The Cellar is only 2½ minutes long, but it runs seamlessly into the next track as if they are parts of the same song, which in fact they are. Seven-minute title song Breaking Point forms the main bulk of a ten-minute epic, the nub of the concept really, expressing jaw-dropping disbelief at the lack of charity refugees meet when they are finally cast upon the shores of our land. There is a basic disconnect between the faction that looks to defend a land already groaning under the weight of overpopulation, from an invasion of helpless foreign nationals, and those who would extend the hand of charity and hospitality to the dispossessed and desolate. Jones leaves us in no doubt which philosophy he espouses, and this song effectively forms the climactic cry of the album, a demand for a little compassion and basic human decency.
Although these five pieces form a mini-concept album in themselves, the next couple of songs do not represent a massive change of theme. They return to a subject Jump have toyed with multiple times over the years, concerning the futility of war. The Parade is a straightforward tale that effectively continues where earlier songs leave off, at the needless death of some young serviceman in the trenches. In this case, the spectre of a deceased soldier rises from the fields of France a hundred years after his death, to inspect the world his sacrifice had surely helped change for the better – but the faces he sees are the same as those he left behind. Structurally this may be the simplest song on the album, but the imagery is powerful enough to make it another album highlight. The Widow follows on, a slightly reggae-infused anthem seen from the point of view of a wife left to care for the children while her absent husband walks the ‘Valley of Death’ in a war far away.

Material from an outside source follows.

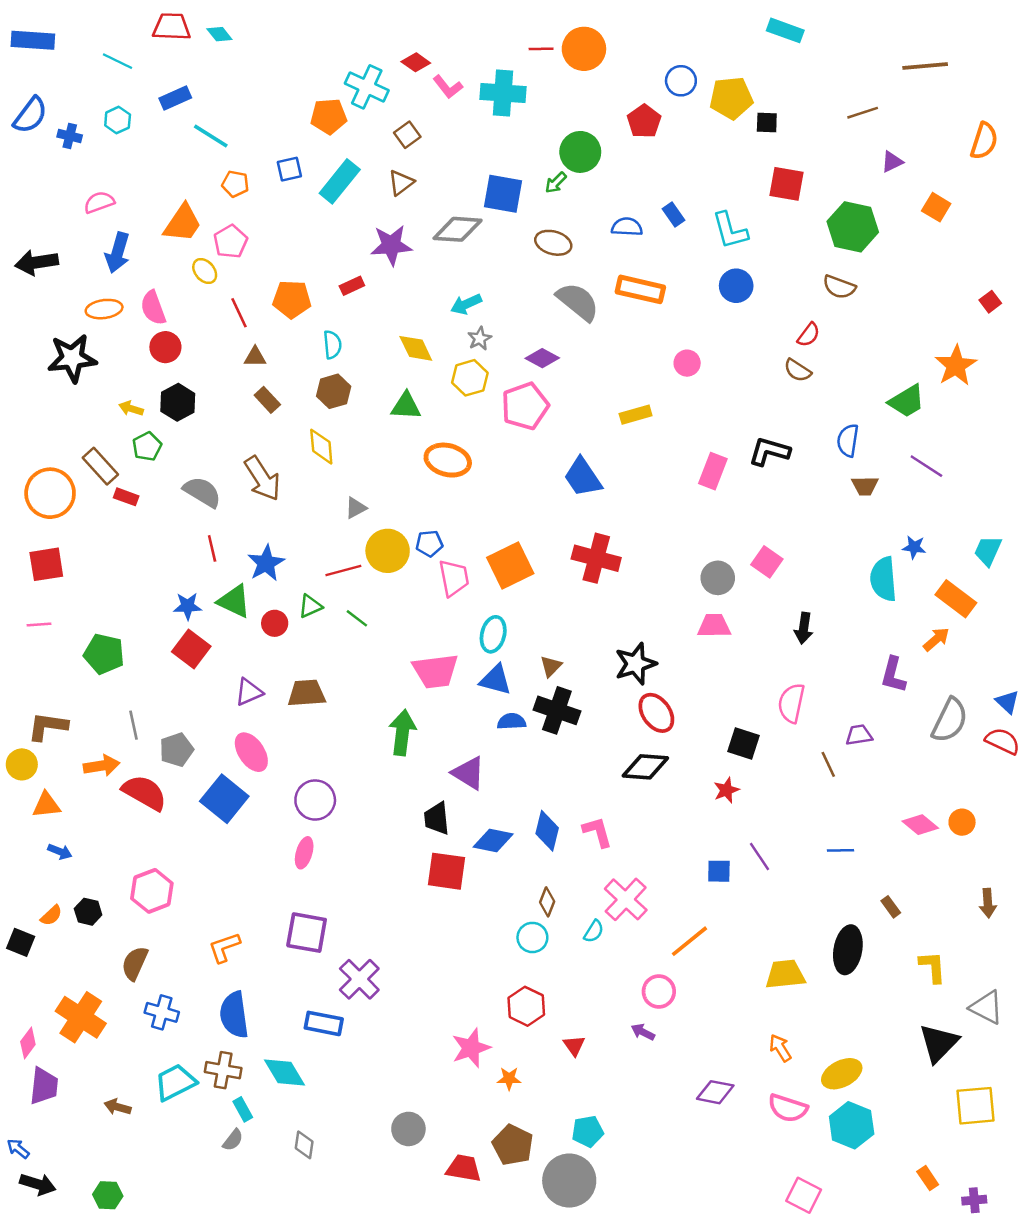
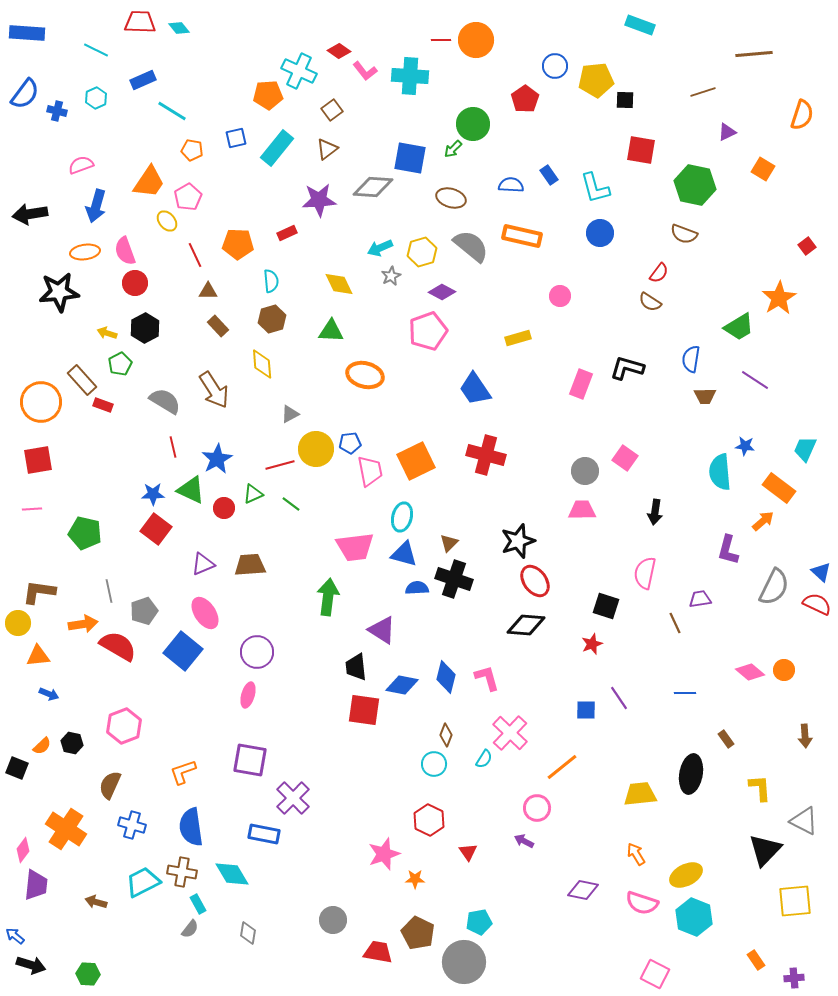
yellow hexagon: (470, 378) -> (422, 252), moved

The album ends on another high note, with the seven-minute The Fire paying tribute to the human spirit that can apparently endure anything with hope and optimism, either for this life or the next, no matter the belief system or lack thereof. Jump, the band, have vacillated over the years between the power of the full-band experience, and a more stripped-down, acoustic, folky feel. Although this set follows the rock path, with frequent use of overdriven guitars and meaty rhythms, the band never overpowers the voice or the lyricism. And lyricism there is aplenty, in common with all of the band’s work. Fourteen albums of such musical poetry is an astonishing achievement – long may it continue.